The data should be written out in full, exactly as it stands, and the pictures dropped.
── Material shown
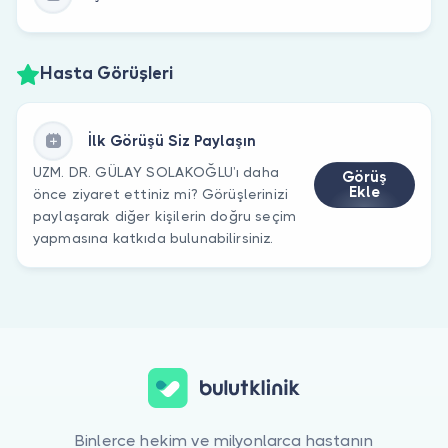
Hasta Görüşleri
İlk Görüşü Siz Paylaşın
UZM. DR. GÜLAY SOLAKOĞLU’ı daha
Görüş
Ekle
önce ziyaret ettiniz mi? Görüşlerinizi
paylaşarak diğer kişilerin doğru seçim
yapmasına katkıda bulunabilirsiniz.
Binlerce hekim ve milyonlarca hastanın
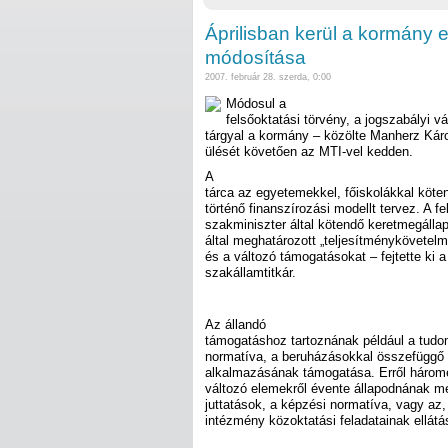
Áprilisban kerül a kormány e
módosítása
2007. február 28. szerda, 0:00
Módosul a
felsőoktatási törvény, a jogszabályi v
tárgyal a kormány – közölte Manherz Káro
ülését követően az MTI-vel kedden.
A
tárca az egyetemekkel, főiskolákkal köte
történő finanszírozási modellt tervez. A f
szakminiszter által kötendő keretmegáll
által meghatározott „teljesítménykövetelm
és a változó támogatásokat – fejtette ki a
szakállamtitkár.
Az állandó
támogatáshoz tartoznának például a tudo
normatíva, a beruházásokkal összefüggő 
alkalmazásának támogatása. Erről három
változó elemekről évente állapodnának meg
juttatások, a képzési normatíva, vagy az
intézmény közoktatási feladatainak ellát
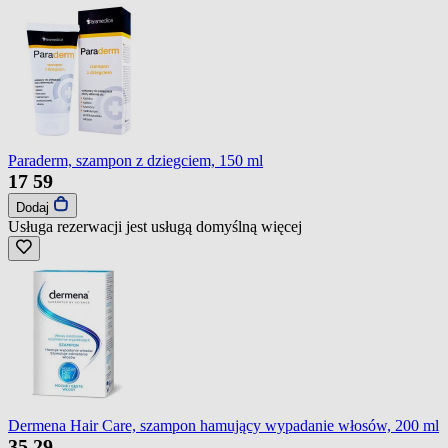
Paraderm, szampon z dziegciem, 150 ml
17
59
Dodaj
Usługa rezerwacji jest usługą domyślną
więcej
Dermena Hair Care, szampon hamujący wypadanie włosów, 200 ml
35
29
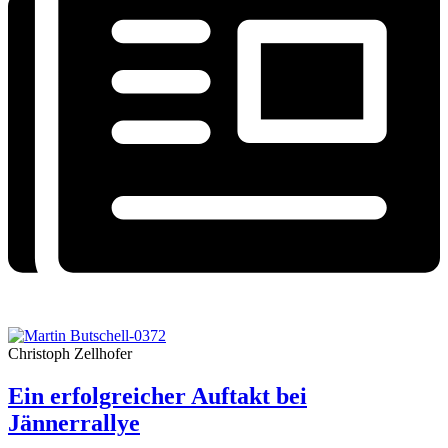
Christoph Zellhofer
Ein erfolgreicher Auftakt bei
Jännerrallye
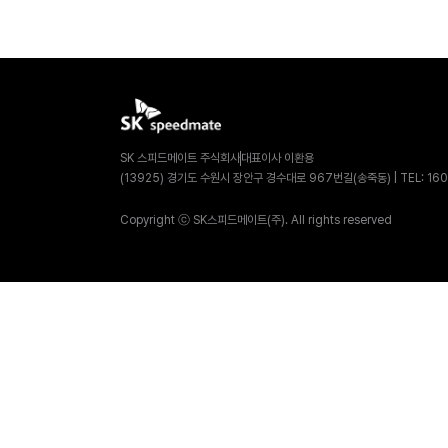
SK 스피드메이트 주식회사
대표이사 이환용
(13925) 경기도 수원시 장안구 경수대로 967번길(송죽동)
| TEL: 16
Copyright ⓒ SK스피드메이트(주). All rights reserved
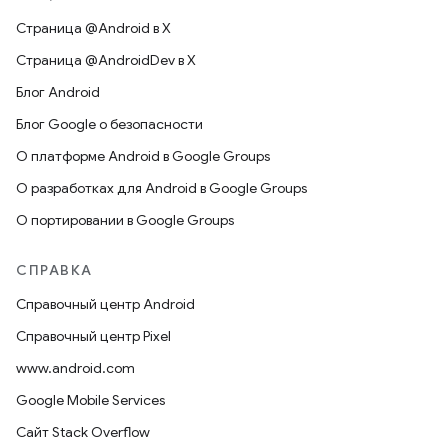
Страница @Android в X
Страница @AndroidDev в X
Блог Android
Блог Google о безопасности
О платформе Android в Google Groups
О разработках для Android в Google Groups
О портировании в Google Groups
СПРАВКА
Справочный центр Android
Справочный центр Pixel
www.android.com
Google Mobile Services
Сайт Stack Overflow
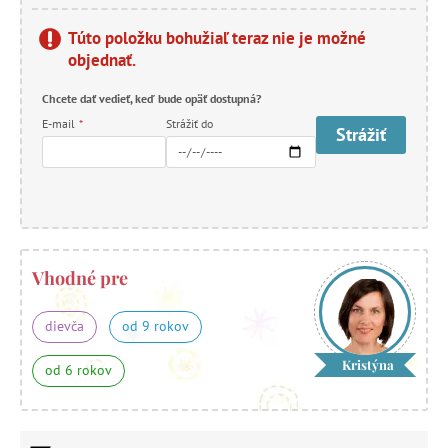
Túto položku bohužiaľ teraz nie je možné
objednať.
Chcete dať vedieť, keď bude opäť dostupná?
E-mail
*
Strážiť do
Strážiť
Vhodné pre
dievča
od 9 rokov
Kristýna
od 6 rokov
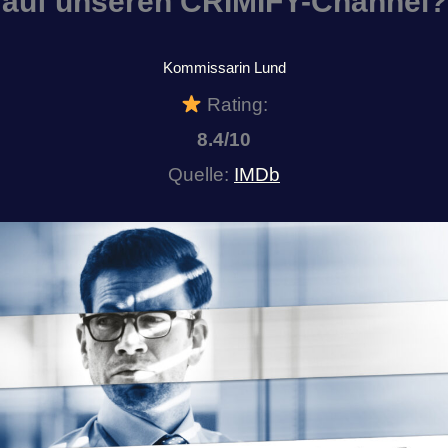
auf unseren CRIMIFY-Channel?
Kommissarin Lund
Rating:
8.4/10
Quelle:
IMDb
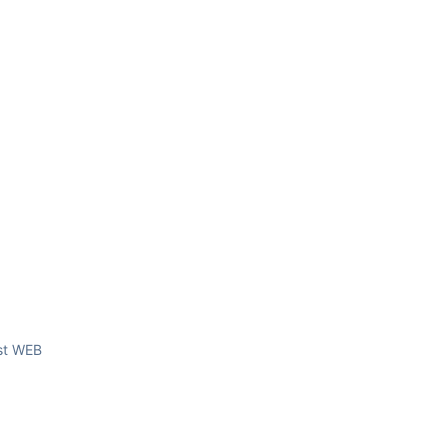
yst WEB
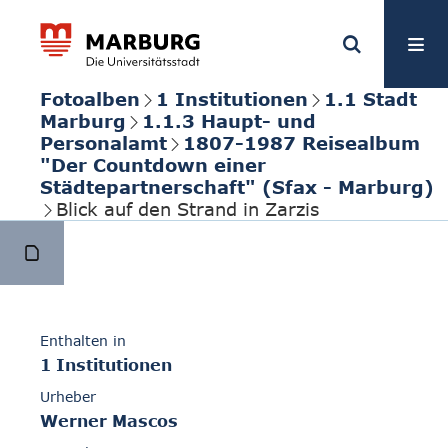
Fotoalben
1 Institutionen
1.1 Stadt
Marburg
1.1.3 Haupt- und
Personalamt
1807-1987 Reisealbum
"Der Countdown einer
Städtepartnerschaft" (Sfax - Marburg)
Blick auf den Strand in Zarzis
Enthalten in
1 Institutionen
Urheber
Werner Mascos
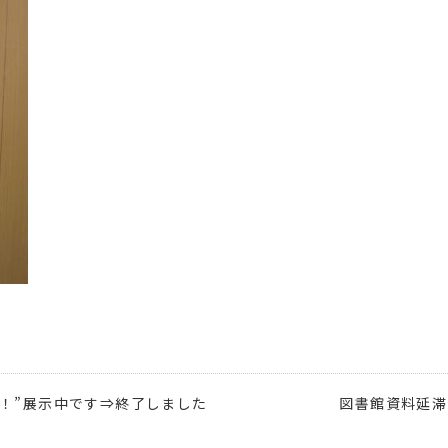
就活！”展示中です⇒終了しました
図書館資料延滞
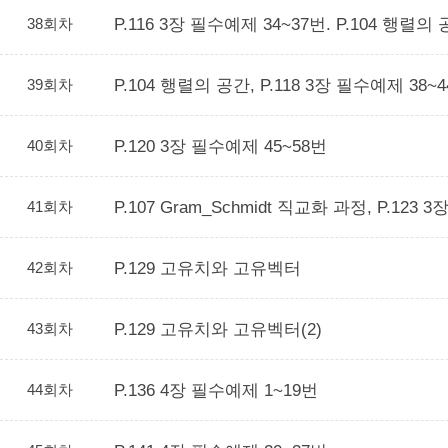
38회차
P.116 3장 필수예제 34~37번. P.104 행렬의
39회차
P.104 행렬의 공간, P.118 3장 필수예제 38~
40회차
P.120 3장 필수예제 45~58번
41회차
P.107 Gram_Schmidt 직교화 과정, P.123
42회차
P.129 고유치와 고유벡터
43회차
P.129 고유치와 고유벡터(2)
44회차
P.136 4장 필수예제 1~19번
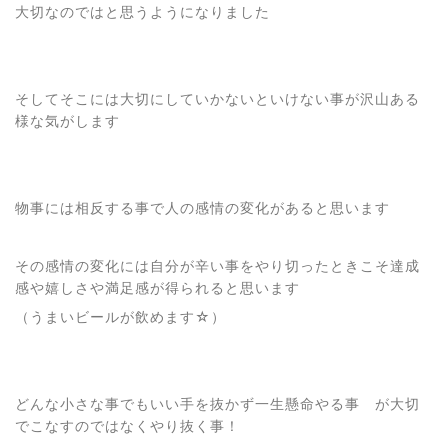
大切なのではと思うようになりました
そしてそこには大切にしていかないといけない事が沢山ある
様な気がします
物事には相反する事で人の感情の変化があると思います
その感情の変化には自分が辛い事をやり切ったときこそ達成
感や嬉しさや満足感が得られると思います
（うまいビールが飲めます☆）
どんな小さな事でもいい手を抜かず一生懸命やる事 が大切
でこなすのではなくやり抜く事！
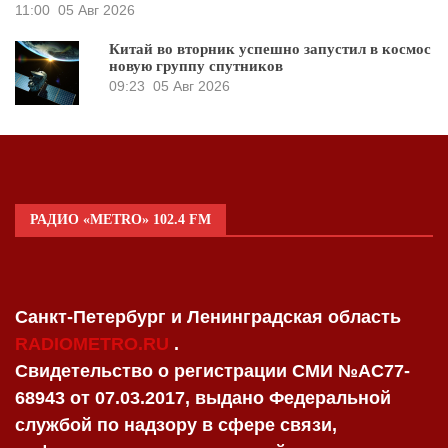
11:00
05 Авг 2026
Китай во вторник успешно запустил в космос
новую группу спутников
09:23
05 Авг 2026
РАДИО «METRO» 102.4 FM
Санкт-Петербург и Ленинградская область
RADIOMETRO.RU
.
Свидетельство о регистрации СМИ №AC77-
68943 от 07.03.2017, выдано Федеральной
службой по надзору в сфере связи,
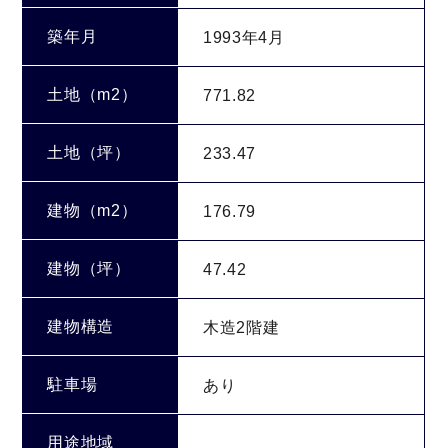
築年月
1993年4月
土地（m2）
771.82
土地（坪）
233.47
建物（m2）
176.79
建物（坪）
47.42
建物構造
木造2階建
駐車場
あり
用途地域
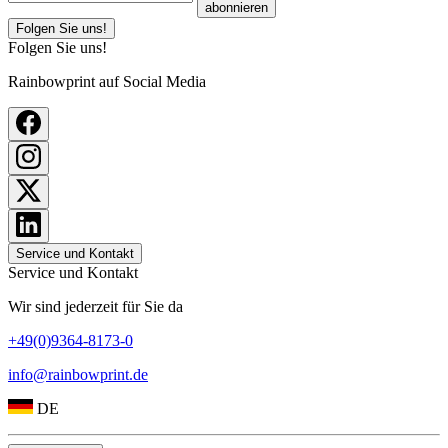
abonnieren
Folgen Sie uns!
Folgen Sie uns!
Rainbowprint auf Social Media
Service und Kontakt
Service und Kontakt
Wir sind jederzeit für Sie da
+49(0)9364-8173-0
info@rainbowprint.de
DE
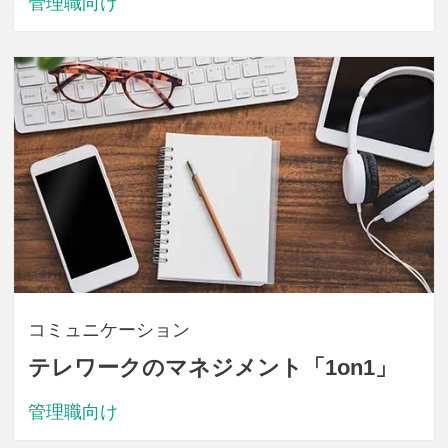
管理職向け
コミュニケーション
テレワークのマネジメント「1on1」
管理職向け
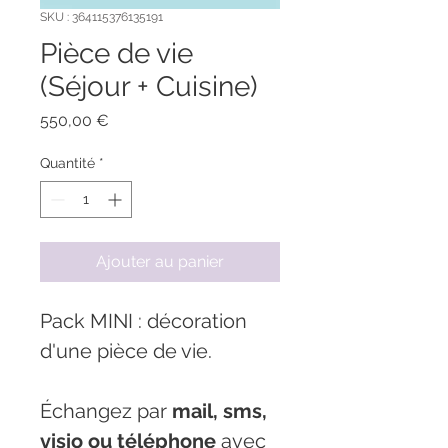
SKU : 364115376135191
Pièce de vie
(Séjour + Cuisine)
Prix
550,00 €
Quantité
*
Ajouter au panier
Pack MINI : décoration 
d'une pièce de vie. 
Échangez par 
mail, sms, 
visio ou téléphone
 avec 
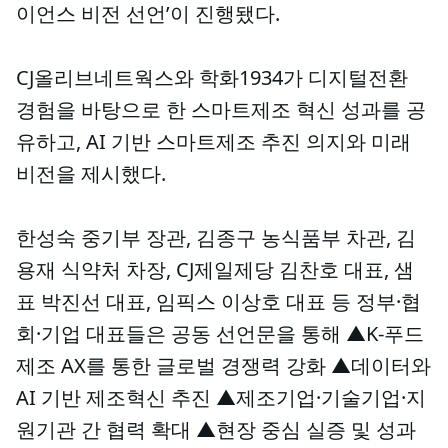
이언스 비전 선언’이 진행됐다.
CJ올리브네트웍스와 학화1934가 디지털전환
경험을 바탕으로 한 스마트제조 혁신 성과를 공
유하고, AI 기반 스마트제조 추진 의지와 미래
비전을 제시했다.
한성숙 중기부 장관, 김종구 농식품부 차관, 김
용재 식약처 차장, CJ제일제당 김찬호 대표, 샘
표 박진선 대표, 임픽스 이상호 대표 등 정부·협
회·기업 대표들은 공동 선언문을 통해 ▲K-푸드
제조 AX를 통한 글로벌 경쟁력 강화 ▲데이터와
AI 기반 제조혁신 추진 ▲제조기업·기술기업·지
원기관 간 협력 확대 ▲현장 중심 실증 및 성과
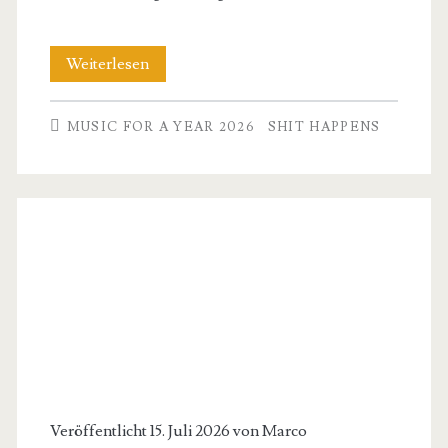
Tiga
Weiterlesen
&
MUSIC FOR A YEAR 2026
SHIT HAPPENS
Zyntherius
–
Sunglasses
at
Night
–
Music
for
a
Veröffentlicht 15. Juli 2026 von
Marco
────
Reply to the exercise.
Hasta Görüşleri
İlk Görüşü Siz Paylaşın
UZM. DR. GÜLAY SOLAKOĞLU’ı daha
Görüş
Ekle
önce ziyaret ettiniz mi? Görüşlerinizi
paylaşarak diğer kişilerin doğru seçim
yapmasına katkıda bulunabilirsiniz.
Binlerce hekim ve milyonlarca hastanın
Áprilisban kerül a kormány e
módosítása
2007. február 28. szerda, 0:00
Módosul a
felsőoktatási törvény, a jogszabályi v
tárgyal a kormány – közölte Manherz Káro
ülését követően az MTI-vel kedden.
A
tárca az egyetemekkel, főiskolákkal köte
történő finanszírozási modellt tervez. A f
szakminiszter által kötendő keretmegáll
által meghatározott „teljesítménykövetelm
és a változó támogatásokat – fejtette ki a
szakállamtitkár.
Az állandó
támogatáshoz tartoznának például a tudo
normatíva, a beruházásokkal összefüggő 
alkalmazásának támogatása. Erről három
változó elemekről évente állapodnának meg
juttatások, a képzési normatíva, vagy az
intézmény közoktatási feladatainak ellát
Paraderm, szampon z dziegciem, 150 ml
17
59
Dodaj
Usługa rezerwacji jest usługą domyślną
więcej
Dermena Hair Care, szampon hamujący wypadanie włosów, 200 ml
35
29
Christoph Zellhofer
Ein erfolgreicher Auftakt bei
Jännerrallye
SK 스피드메이트 주식회사
대표이사 이환용
(13925) 경기도 수원시 장안구 경수대로 967번길(송죽동)
| TEL: 16
Copyright ⓒ SK스피드메이트(주). All rights reserved
Страница @Android в X
Страница @AndroidDev в X
Блог Android
Блог Google о безопасности
О платформе Android в Google Groups
О разработках для Android в Google Groups
О портировании в Google Groups
СПРАВКА
Справочный центр Android
Справочный центр Pixel
www.android.com
Google Mobile Services
Сайт Stack Overflow
Túto položku bohužiaľ teraz nie je možné
objednať.
Chcete dať vedieť, keď bude opäť dostupná?
E-mail
*
Strážiť do
Strážiť
Vhodné pre
dievča
od 9 rokov
Kristýna
od 6 rokov
auf unseren CRIMIFY-Channel?
Kommissarin Lund
Rating:
8.4/10
Quelle:
IMDb
yst WEB
Fotoalben
1 Institutionen
1.1 Stadt
Marburg
1.1.3 Haupt- und
Personalamt
1807-1987 Reisealbum
"Der Countdown einer
Städtepartnerschaft" (Sfax - Marburg)
Blick auf den Strand in Zarzis
Enthalten in
1 Institutionen
Urheber
Werner Mascos
就活！”展示中です⇒終了しました
図書館資料延滞
38회차
P.116 3장 필수예제 34~37번. P.104 행렬의
39회차
P.104 행렬의 공간, P.118 3장 필수예제 38~
40회차
P.120 3장 필수예제 45~58번
41회차
P.107 Gram_Schmidt 직교화 과정, P.123
42회차
P.129 고유치와 고유벡터
43회차
P.129 고유치와 고유벡터(2)
44회차
P.136 4장 필수예제 1~19번
大切なのではと思うようになりました
そしてそこには大切にしていかないといけない事が沢山ある
様な気がします
物事には相反する事で人の感情の変化があると思います
その感情の変化には自分が辛い事をやり切ったときこそ達成
感や嬉しさや満足感が得られると思います
（うまいビールが飲めます☆）
どんな小さな事でもいい手を抜かず一生懸命やる事 が大切
でこなすのではなくやり抜く事！
11:00
05 Авг 2026
Китай во вторник успешно запустил в космос
новую группу спутников
09:23
05 Авг 2026
РАДИО «METRO» 102.4 FM
Санкт-Петербург и Ленинградская область
RADIOMETRO.RU
.
Свидетельство о регистрации СМИ №AC77-
68943 от 07.03.2017, выдано Федеральной
службой по надзору в сфере связи,
築年月
1993年4月
土地（m2）
771.82
土地（坪）
233.47
建物（m2）
176.79
建物（坪）
47.42
建物構造
木造2階建
駐車場
あり
用途地域
abonnieren
Folgen Sie uns!
Folgen Sie uns!
Rainbowprint auf Social Media
Service und Kontakt
Service und Kontakt
Wir sind jederzeit für Sie da
+49(0)9364-8173-0
info@rainbowprint.de
DE
管理職向け
コミュニケーション
テレワークのマネジメント「1on1」
管理職向け
SKU : 364115376135191
Pièce de vie
(Séjour + Cuisine)
Prix
550,00 €
Quantité
*
Ajouter au panier
Pack MINI : décoration 
d'une pièce de vie. 
Échangez par 
mail, sms, 
visio ou téléphone
 avec 
이언스 비전 선언’이 진행됐다.
CJ올리브네트웍스와 학화1934가 디지털전환
경험을 바탕으로 한 스마트제조 혁신 성과를 공
유하고, AI 기반 스마트제조 추진 의지와 미래
비전을 제시했다.
한성숙 중기부 장관, 김종구 농식품부 차관, 김
용재 식약처 차장, CJ제일제당 김찬호 대표, 샘
표 박진선 대표, 임픽스 이상호 대표 등 정부·협
회·기업 대표들은 공동 선언문을 통해 ▲K-푸드
제조 AX를 통한 글로벌 경쟁력 강화 ▲데이터와
AI 기반 제조혁신 추진 ▲제조기업·기술기업·지
원기관 간 협력 확대 ▲현장 중심 실증 및 성과
Tiga
Weiterlesen
&
MUSIC FOR A YEAR 2026
SHIT HAPPENS
Zyntherius
–
Sunglasses
at
Night
–
Music
for
a
Veröffentlicht 15. Juli 2026 von
Marco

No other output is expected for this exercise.